All you need to know about financial accounting
All you need to know about financial accounting. Image source: Pexels

Financial accounting is a phenomenon that involves gathering, organizing, and presenting the financial data of an organization in a pre-determined format. Most business organizations are carrying out their activities to generate profits. The sponsors/shareholders need to know at regular intervals how much profit their company has made during any given period, and it can only be made possible through the use of financial accounting methods. 

The reports generated through financial accounting serves to highlight the efficiency of the management responsible for running business operations. These reports offer all the relevant facts and figures and are published regularly. The reliability of these financial reports is ascertained through checks and balances and regular external audits. 

The term managerial accounting vs. financial accounting is very popular these days. However, to differentiate between the two, we must first understand what accounting is.

Every company also releases its annual statements that offer sponsors, shareholders and investors with the assessment of past performance and the prospects of the company.

Financial Accounting Defined

Financial Accounting is known as a part of accounting, which is used for tracking, organizing and recording the financial transactions of a company.

The financial accounting concept is based on the double-entry accounting system. Every business transaction is recorded in the company books with the help of this system.

What is the double-entry System?

The phrase double-entry means that every financial transaction will be recorded in at least two accounts. Take, for example, the following case:

The company borrows a sum of $10,000 from a bank or a financial institution. This increase in the company’s cash account will be recorded in the cash account. Simultaneously, another entry will be recorded in the company’s liabilities account to reflect that it has to pay back the amount at a later date.

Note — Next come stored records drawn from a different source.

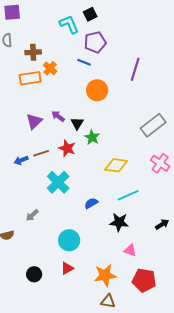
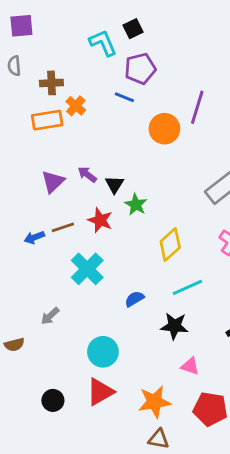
orange circle: (97, 90) -> (164, 129), moved
yellow diamond: (116, 165) -> (170, 245), turned -50
red triangle: (67, 268) -> (100, 392), size x1.5

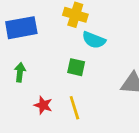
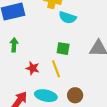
green square: (76, 67) -> (63, 49), moved

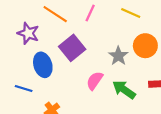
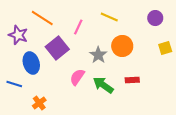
pink line: (90, 13) -> (78, 27), moved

The debits and credits for any financial transaction must be equal at all times. If the debit and credits of an entry do not match, it would mean that the entry hasn’t been posted correctly. 

Recording of Income, Expenses, and Accruals

Financial Accounting allows the recording of incomes generated through business activities, as well as the expenses incurred. It is simple. However, the accrual concept of financial accounting also allows companies to record the costs that they will be required to pay in the future.

Take, for example, a company that has been using electricity in its offices. However, the bill for the electricity consumed will be received by the company after the end of the month.

To account for this expense, the account would pass an accrual entry at month end, and charge the cost to the proper head. The payment will be made from the accrual account when the company receives the bill.

The Uses of Financial Accounting

Financial Accounting is carried out to prepare the following three statements as well as the accompanying notes to the accounts.

Cash Flow 

The cash flow statement offers all the information regarding the incoming and outgoing cash from the company. In fact, the report does not only show the receipts and payments of money, it also accounts for the all-cash equivalent items.

There are three significant aspects of the cash flow statement: operations, investment, and finance.

The cash flow statements let the reviewer know how much of the cash generated through business activities was used for carrying out business operations during the period. 

Investment portion states how much cash was invested in obtaining returns from investment, and the finance portion lets us know what kind of financial activities were carried out.

From the business perspective, the cash flow statements serve as a tool for gauging the short-term viability of the entity. In short, it lets us know if the company will be able to discharge all its liabilities without encountering any problems.

Income statement or Profit and Loss statement

The income statement is the most critical piece of information from the perspective of the owner/shareholder. It shows the revenues generated through business operations, and the expenses incurred during any given period. It is this statement that allows the owner/shareholders to know whether their company is making profits or incurring losses over any specified period.

It also lets the reviewer know how much revenue the company had generated before incurring the listed expenses, and how much net profit was made over the given period. The income statement serves as a potent tool for the seniors to decide its future course of action, and how what they would deem fit for better management of the company.

The Balance Sheet.

If you ask for a financial account of the annual report card of the company, he will most probably show you the Balance Sheet. It is a bird’s eye view of the company’s financial position within any given point in time. The balance sheet shows the Equity, Assets, and liabilities of the company. Ideally, the assets of the company always sum up to the liabilities, and the equity initially put into the business by the owners. 

International Financial Principles of Accounting

For the financial reports of the company to be authentic, easily understandable and concise, a series of accenting standards have been developed. These standards also make it easy for the financials of several companies to be compared to each other easily. There are International Financial Reporting Standards (IFRS) that are followed by most countries while preparing their books of accounts.

It is also important to note that Accounting principles are not static. Constant changes are being incorporated into the IFRS to cater to the changing business dynamics worldwide.

The Final Word.

Financial Accounting has rendered it very easy to record and present business transactions. The best aspect of the financial accounting is the double-entry system that it follows. This system makes it impossible to make incomplete entries and thus, eliminated the chances of incomplete or wrong repowering.

Financial Accounting and the reports generated through its internationally accepted principles allows owners/ shareholders of a company to understand the factual financial position of their company. It also lets them know whether the company is making reasonable profits. However, the financial statements are also beneficial for the employees of the company, its creditors, customers, and the regulator. All of these people and entities review the audited financial statements of the company to understand and gauge how the company is working and whether it is better to invest in that company.